# Data extract:
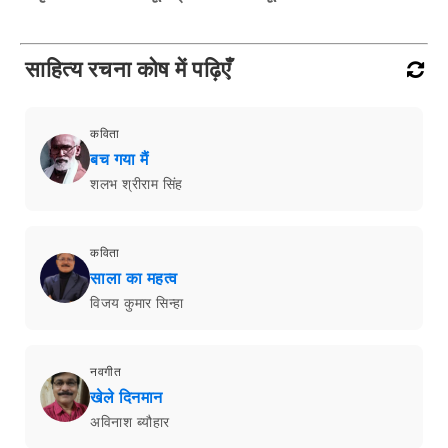
साहित्य रचना कोष में पढ़िएँ
कविता
बच गया मैं
शलभ श्रीराम सिंह
कविता
साला का महत्व
विजय कुमार सिन्हा
नवगीत
खेले दिनमान
अविनाश ब्यौहार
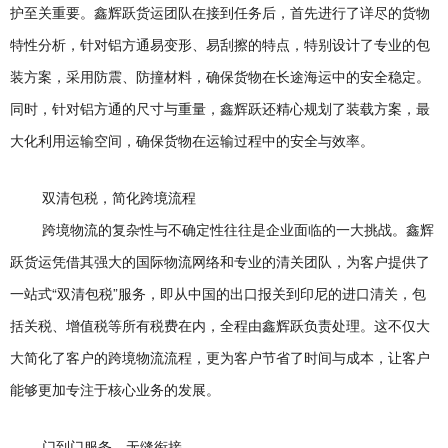
护至关重要。鑫辉跃货运团队在接到任务后，首先进行了详尽的货物
特性分析，针对铝方通易变形、易刮擦的特点，特别设计了专业的包
装方案，采用防震、防撞材料，确保货物在长途海运中的安全稳定。
同时，针对铝方通的尺寸与重量，鑫辉跃还精心规划了装载方案，最
大化利用运输空间，确保货物在运输过程中的安全与效率。
双清包税，简化跨境流程
跨境物流的复杂性与不确定性往往是企业面临的一大挑战。鑫辉
跃货运凭借其强大的国际物流网络和专业的清关团队，为客户提供了
一站式“双清包税”服务，即从中国的出口报关到印尼的进口清关，包
括关税、增值税等所有税费在内，全程由鑫辉跃负责处理。这不仅大
大简化了客户的跨境物流流程，更为客户节省了时间与成本，让客户
能够更加专注于核心业务的发展。
门到门服务，无缝衔接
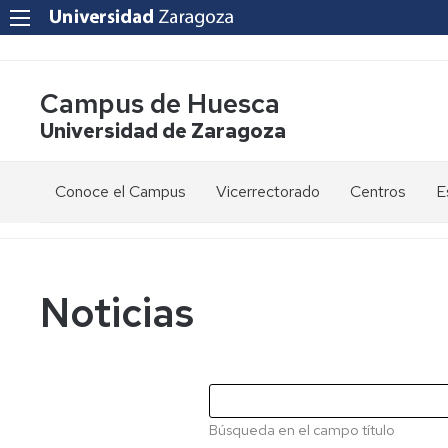
Campus de Huesca
Universidad de Zaragoza
Conoce el Campus
Vicerrectorado
Centros
E
Saludo
Vicerrectora
E
de
d
la
g
Estudios
Centro
Vicerrectora
en
de
Noticias
el
Lenguas
E
Órganos
Vicerrectorado
Modernas
d
de
p
Gobierno
Servicios
Cursos
Secretaría
de
del
F
Dónde
Español
Vicerrectorado
p
Calidad
Búsqueda en el campo título
estamos
como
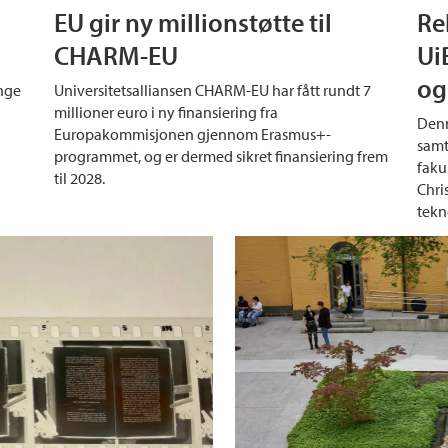
EU gir ny millionstøtte til
Re
CHARM-EU
Ui
og
ange
Universitetsalliansen CHARM-EU har fått rundt 7
millioner euro i ny finansiering fra
Denn
Europakommisjonen gjennom Erasmus+-
samt
programmet, og er dermed sikret finansiering frem
faku
til 2028.
Chri
tekn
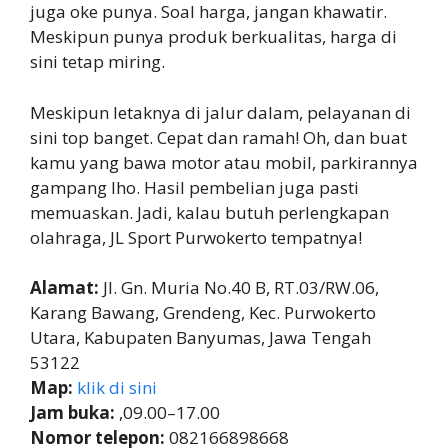
juga oke punya. Soal harga, jangan khawatir.
Meskipun punya produk berkualitas, harga di
sini tetap miring.
Meskipun letaknya di jalur dalam, pelayanan di
sini top banget. Cepat dan ramah! Oh, dan buat
kamu yang bawa motor atau mobil, parkirannya
gampang lho. Hasil pembelian juga pasti
memuaskan. Jadi, kalau butuh perlengkapan
olahraga, JL Sport Purwokerto tempatnya!
Alamat:
Jl. Gn. Muria No.40 B, RT.03/RW.06,
Karang Bawang, Grendeng, Kec. Purwokerto
Utara, Kabupaten Banyumas, Jawa Tengah
53122
Map:
klik di sini
Jam buka:
,09.00–17.00
Nomor telepon:
082166898668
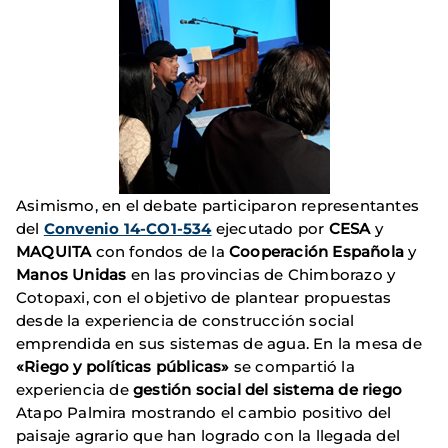
Asimismo, en el debate participaron representantes
del
Convenio 14-CO1-534
ejecutado por
CESA
y
MAQUITA
con fondos de la
Cooperación Española
y
Manos Unidas
en las provincias de Chimborazo y
Cotopaxi, con el objetivo de plantear propuestas
desde la experiencia de construcción social
emprendida en sus sistemas de agua. En la mesa de
«Riego y políticas públicas»
se compartió la
experiencia de
gestión social del sistema de riego
Atapo Palmira mostrando el cambio positivo del
paisaje agrario que han logrado con la llegada del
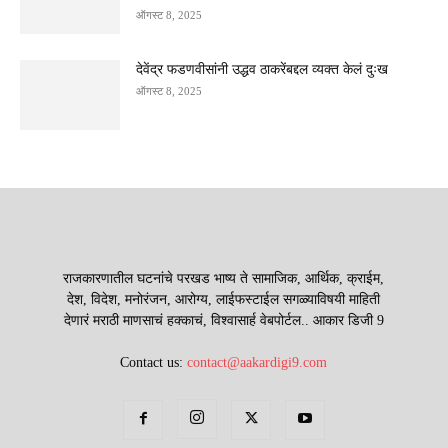
ऑगस्ट 8, 2025
देवेंद्र फडणवीसांनी उद्धव ठाकरेंबद्दल व्यक्त केलं दुःख
ऑगस्ट 8, 2025
राजकारणातील घटनांचे परखड भाष्य ते सामाजिक, आर्थिक, क्राईम,
देश, विदेश, मनोरंजन, आरोग्य, लाईफस्टाईल सगळ्याविषयी माहिती
देणारं मराठी माणसाचं हक्काचं, विश्वासार्ह वेबपोर्टल.. आकार डिजी 9
Contact us:
contact@aakardigi9.com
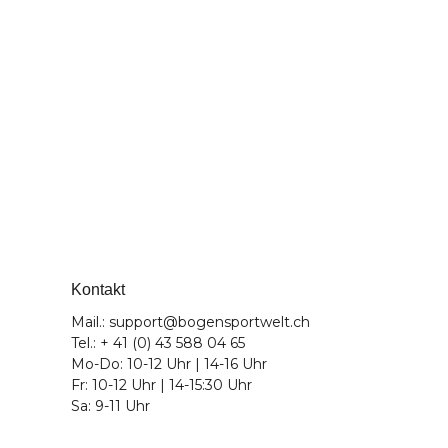
Kontakt
Mail.: support@bogensportwelt.ch
Tel.: + 41 (0) 43 588 04 65
Mo-Do: 10-12 Uhr | 14-16 Uhr
Fr: 10-12 Uhr | 14-15:30 Uhr
Sa: 9-11 Uhr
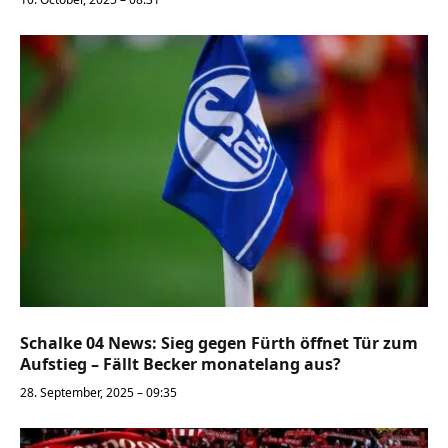
Schalke 04 News: Sieg gegen Fürth öffnet Tür zum
Aufstieg – Fällt Becker monatelang aus?
28. September, 2025 – 09:35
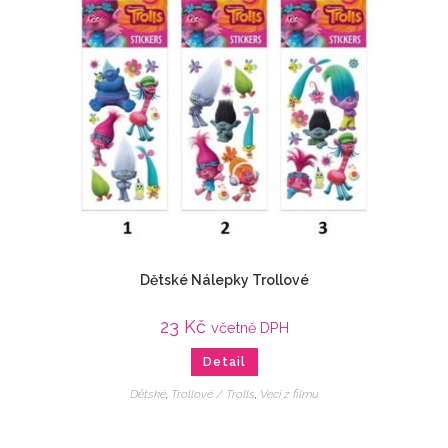
Dětské Nálepky Trollové
23
Kč
včetně DPH
Detail
Dětské
,
Trollové / Trolls
,
Veci z filmu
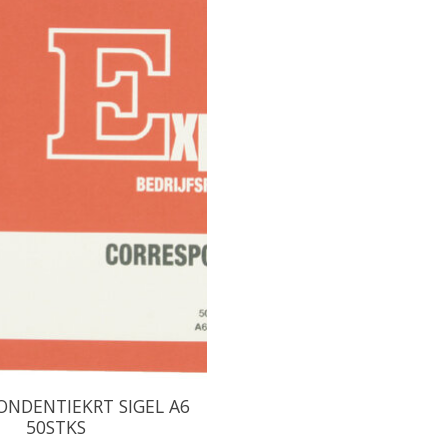
ONDENTIEKRT SIGEL A6
50STKS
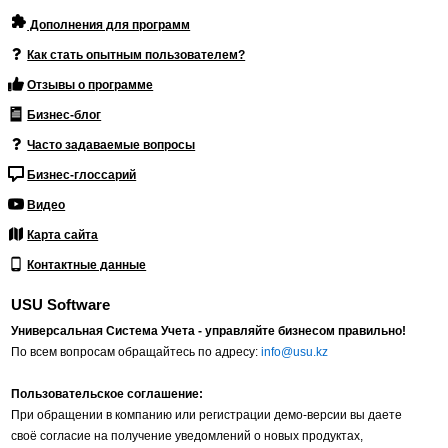
Дополнения для программ
Как стать опытным пользователем?
Отзывы о программе
Бизнес-блог
Часто задаваемые вопросы
Бизнес-глоссарий
Видео
Карта сайта
Контактные данные
USU Software
Универсальная Система Учета - управляйте бизнесом правильно!
По всем вопросам обращайтесь по адресу:
info@usu.kz
Пользовательское соглашение:
При обращении в компанию или регистрации демо-версии вы даете
своё согласие на получение уведомлений о новых продуктах,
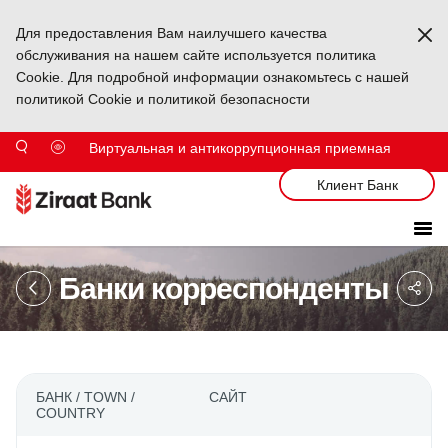
Для предоставления Вам наилучшего качества
Ka
обслуживания на нашем сайте используется политика
Cookie. Для подробной информации ознакомьтесь с нашей
политикой Cookie и политикой безопасности
Виртуальная и антикоррупционная приемная
Клиент Банк
Sa
Банки корреспонденты
So
Ağ
Pa
БАНК / TOWN /
САЙТ
К
COUNTRY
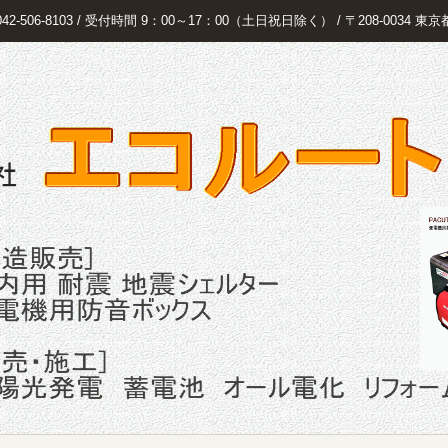
 042-506-8103 / 受付時間 9：00～17：00（土日祝日除く） / 〒208-0034 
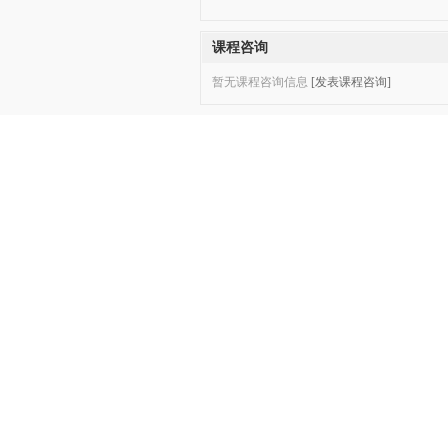
课程咨询
暂无课程咨询信息
[发表课程咨询]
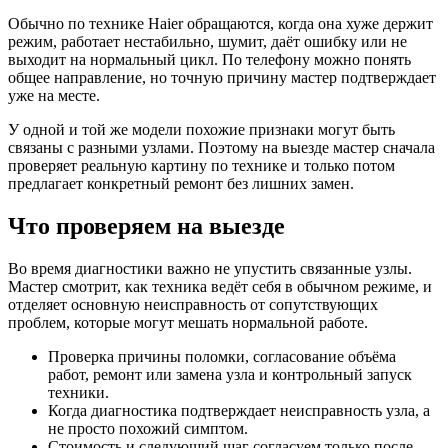
Обычно по технике Haier обращаются, когда она хуже держит
режим, работает нестабильно, шумит, даёт ошибку или не
выходит на нормальный цикл. По телефону можно понять
общее направление, но точную причину мастер подтверждает
уже на месте.
У одной и той же модели похожие признаки могут быть
связаны с разными узлами. Поэтому на выезде мастер сначала
проверяет реальную картину по технике и только потом
предлагает конкретный ремонт без лишних замен.
Что проверяем на выезде
Во время диагностики важно не упустить связанные узлы.
Мастер смотрит, как техника ведёт себя в обычном режиме, и
отделяет основную неисправность от сопутствующих
проблем, которые могут мешать нормальной работе.
Проверка причины поломки, согласование объёма
работ, ремонт или замена узла и контрольный запуск
техники.
Когда диагностика подтверждает неисправность узла, а
не просто похожий симптом.
Стоимость и следующий шаг согласуем только после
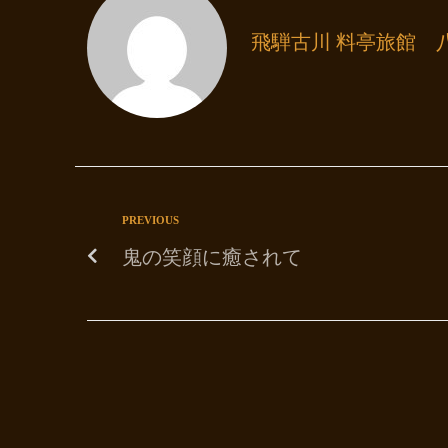
飛騨古川 料亭旅館 
PREVIOUS
鬼の笑顔に癒されて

# Exercise:
Counting only lines of the data above that hold "punya", report the total and nothing else.

# Solution to this task:
2